So one has to ask, “Is Regex fast enough for you?”
I believe that to be yes! Note, in fairness, poorly formed regex patterns will slow the parser down, but garbage in garbage out; so yes your mileage will vary.
Versatility verses speed. Regex wins hands-down with versatility. And it looks like speed isn’t to shabby. Thanks for the legwork.
Excellent analysis of such a widely ignored and dismissed topic which many consider “esoteric”. Regex is the text pattern standard for text searching and parsing.

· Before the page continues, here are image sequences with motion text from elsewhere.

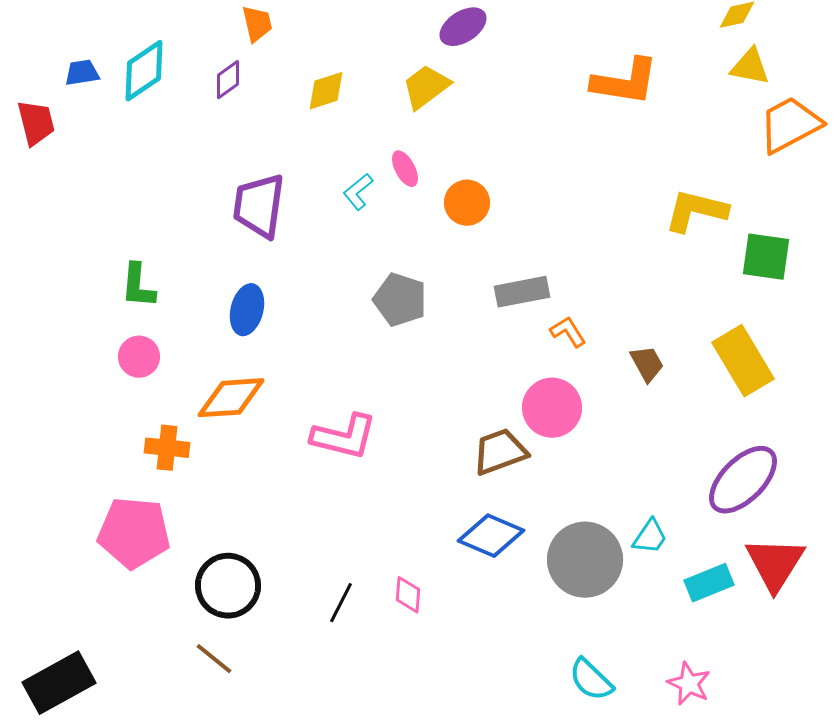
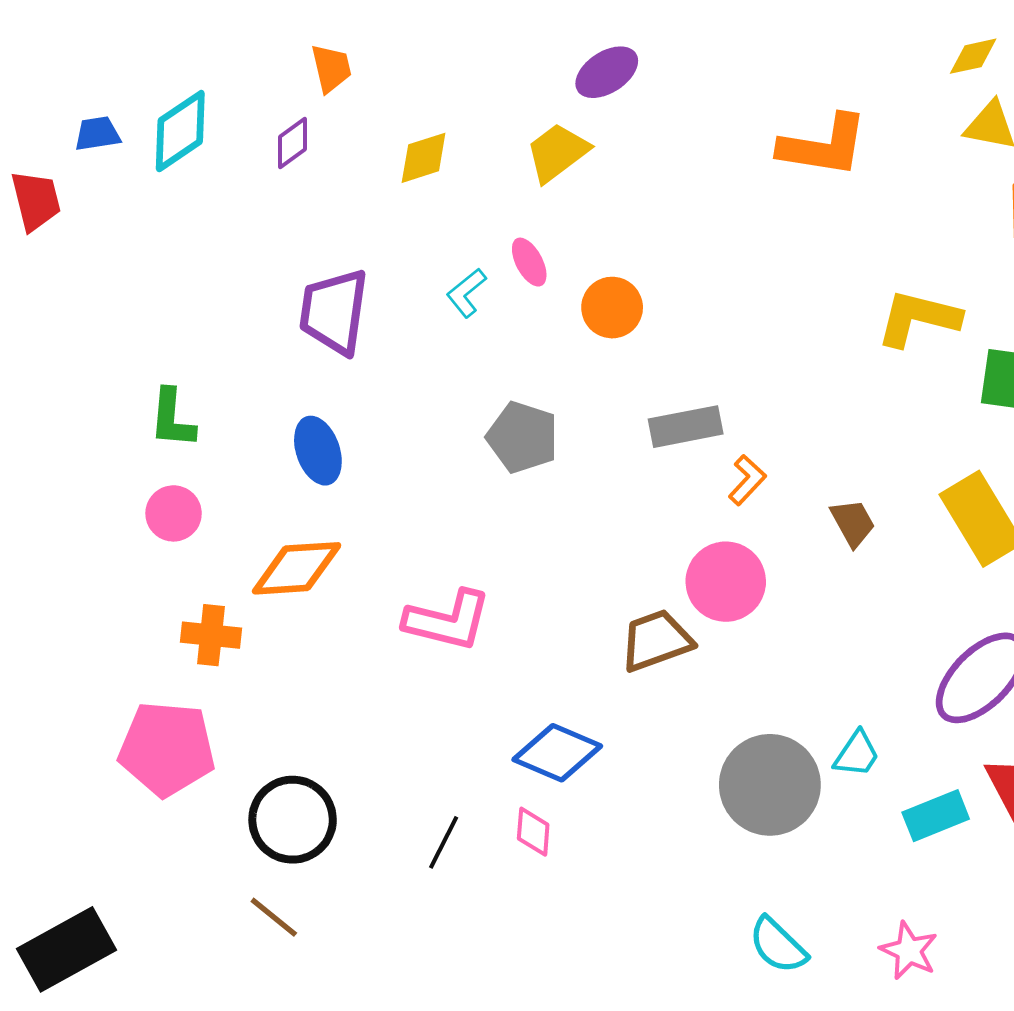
blue ellipse: (247, 310) -> (318, 451), turned -33
orange L-shape: (568, 332) -> (747, 480), turned 75
blue diamond: (491, 536) -> (557, 753), moved

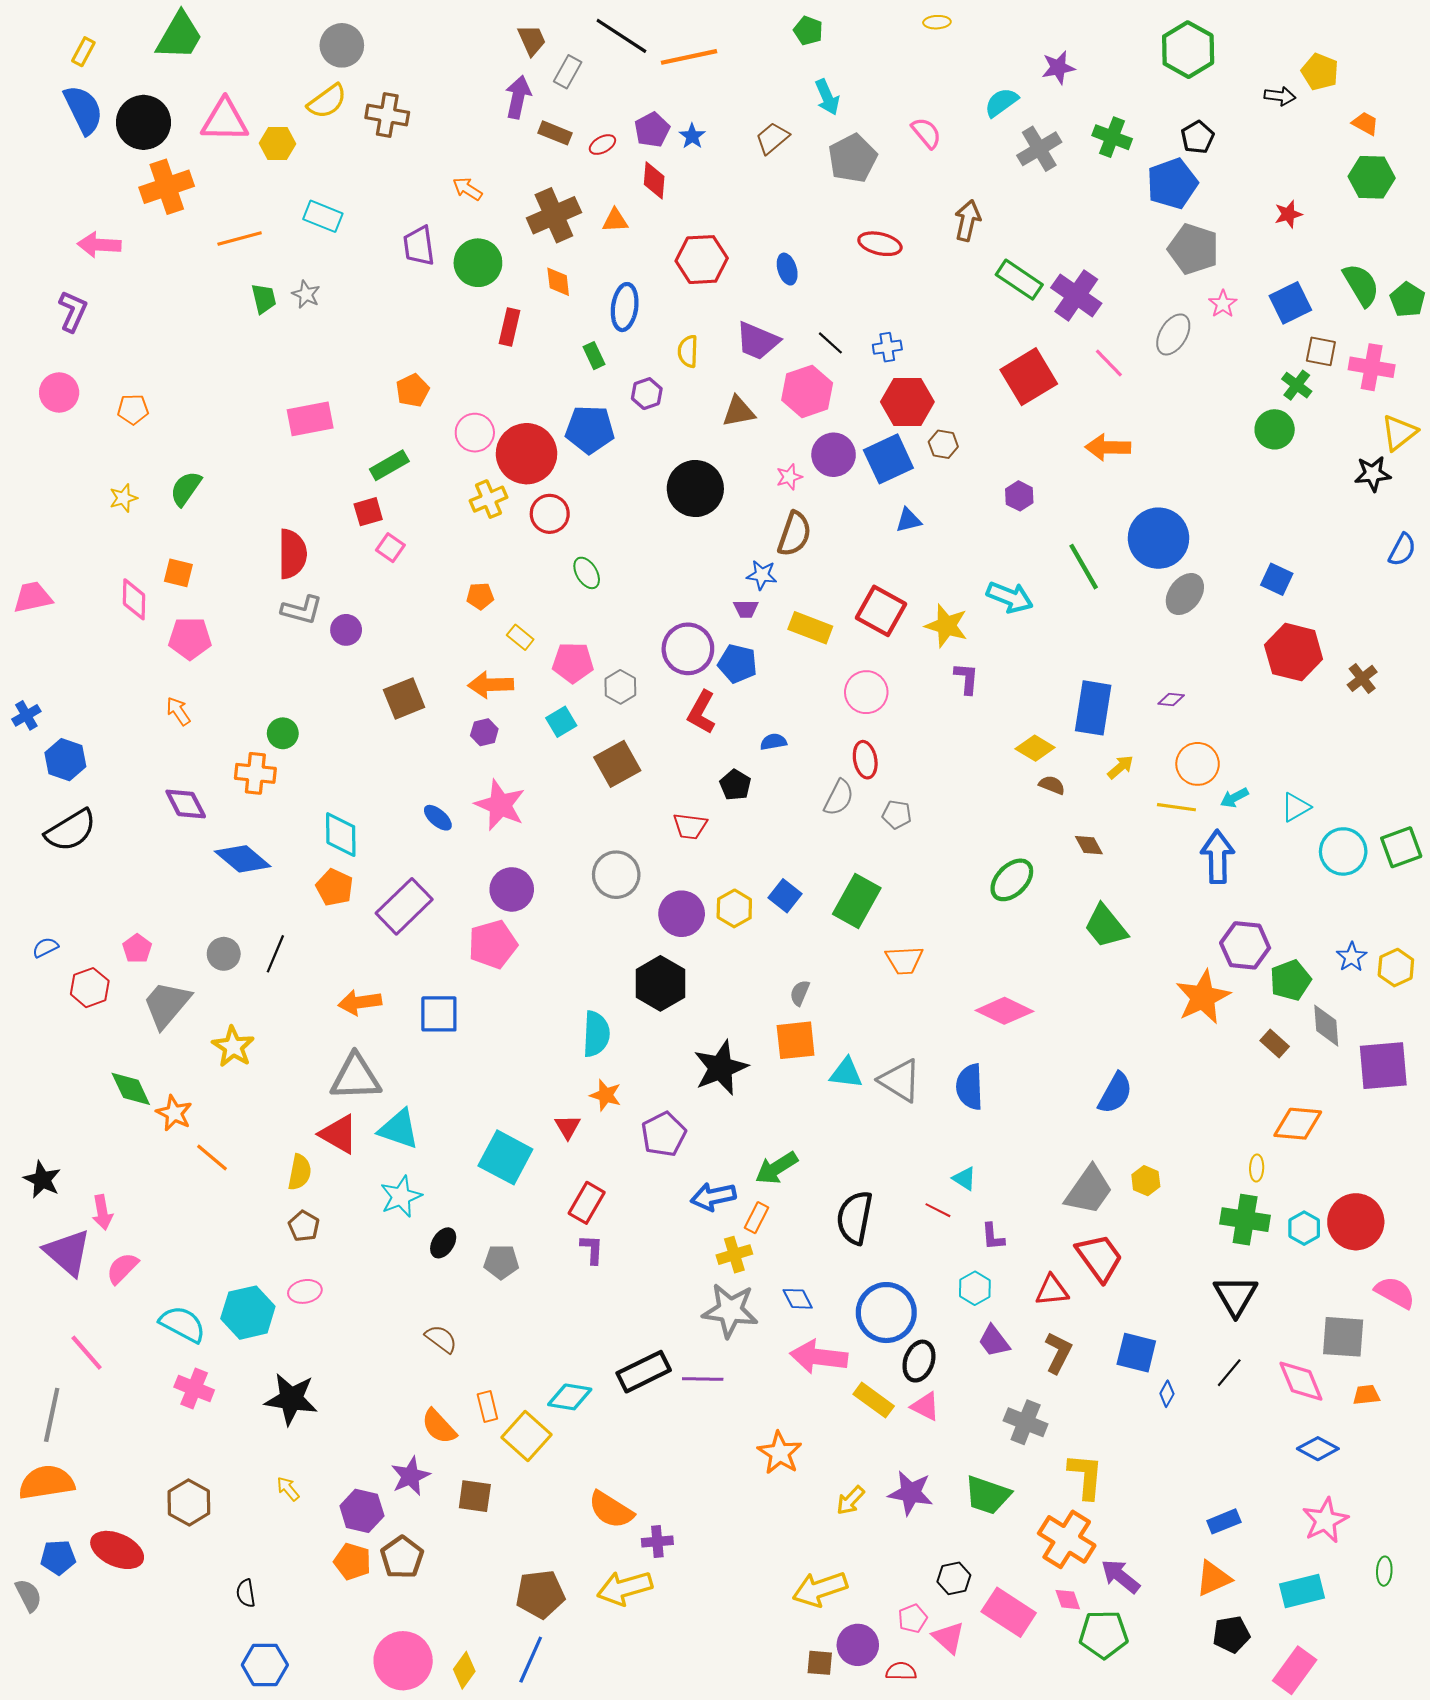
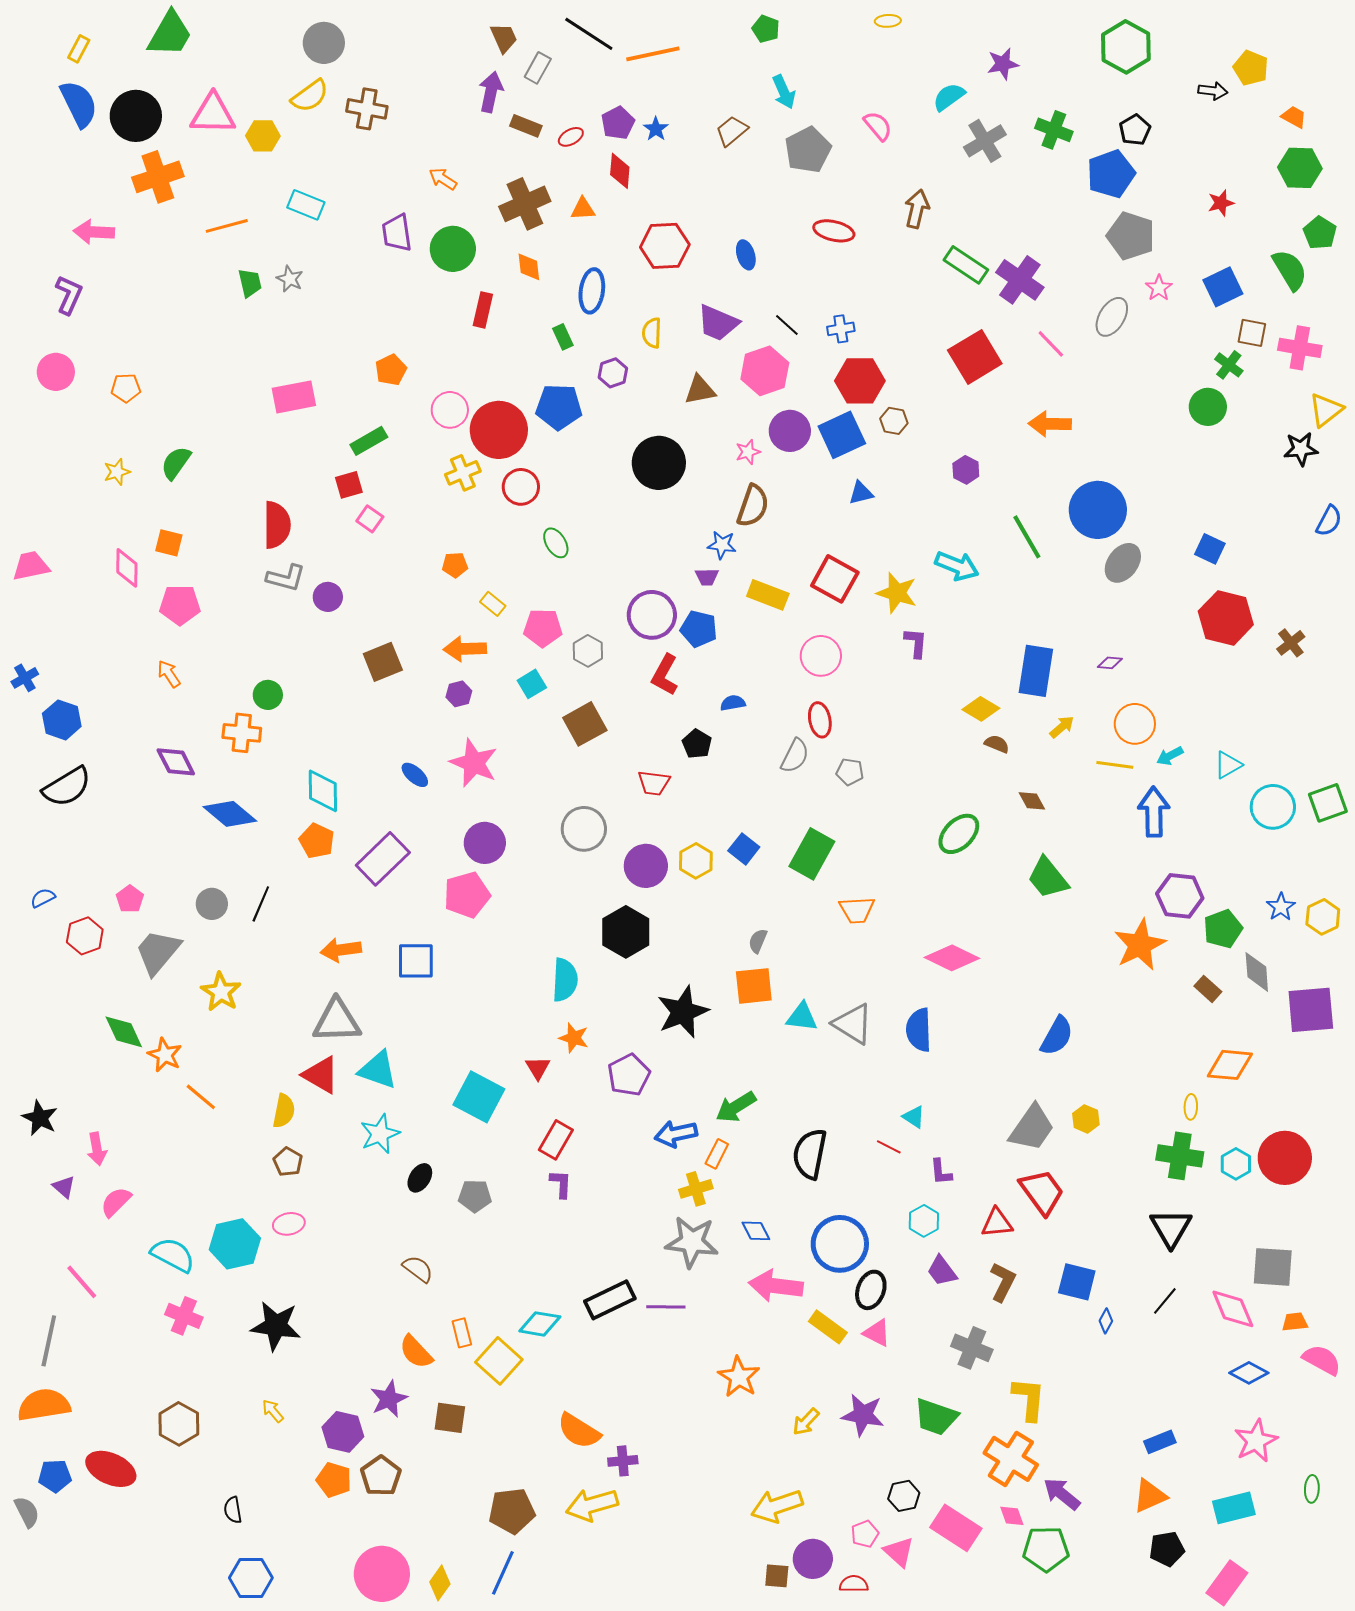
green pentagon: (1408, 300) -> (1320, 233), moved
purple triangle: (68, 1252) -> (64, 1187), size x0.5
pink semicircle: (1395, 1292) -> (1322, 1360), moved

You hit the nail on the head because I was one who ignored it for years until I finally buckled down and began learning it. Now my views have been opened up to a whole new way to do things a lot more simpler and elegantly.
Thank you William.
Thanks for the comparison. I completely agree with the sentiment. I wanted to see how much worse uncompiled Regex would perform. I ran the same comparison at 10 different random times throughout the morning and got these averaged results.
Non Regex: 199.9204 Avg Per Run: 0.001999204
Regex Compiled: 242.9104 Avg Per Run: 0.002429104
Regex Uncompiled: 326.9396 Avg Per Run: 0.003269396
Hi William. Great post as usual, I always wondered about benchmarks comparing RegEx solutions vs regular string operations, and the result is amazing. I totally agree that regular expressions are the way to go in almost every common scenario.
Anyways, I’m never satisfied with just evaluating results if I don’t analyze the process by which they are obtained. Well, at least when I understand the process. So after some copy & pasting, I got the same results as you did, but there was something that came into my attention, and that was the way you compared the strings in “Highway”. In my experience, ToLower or ToUpper comparisons are way slower than using StringComparison.InvariantCultureIgnoreCase, so I went ahead and changed it. As expected, there was a slight improvement, but the conclusion I got after that was more important: Highway is case-insensitive and MyWay isn’t. Therefor I went ahead and changed Highway to be case sensitive as well and now the results are pretty different. Highway takes less than half the time as MyWay! I’d thought it would be fair for the string class that I shared my results ;)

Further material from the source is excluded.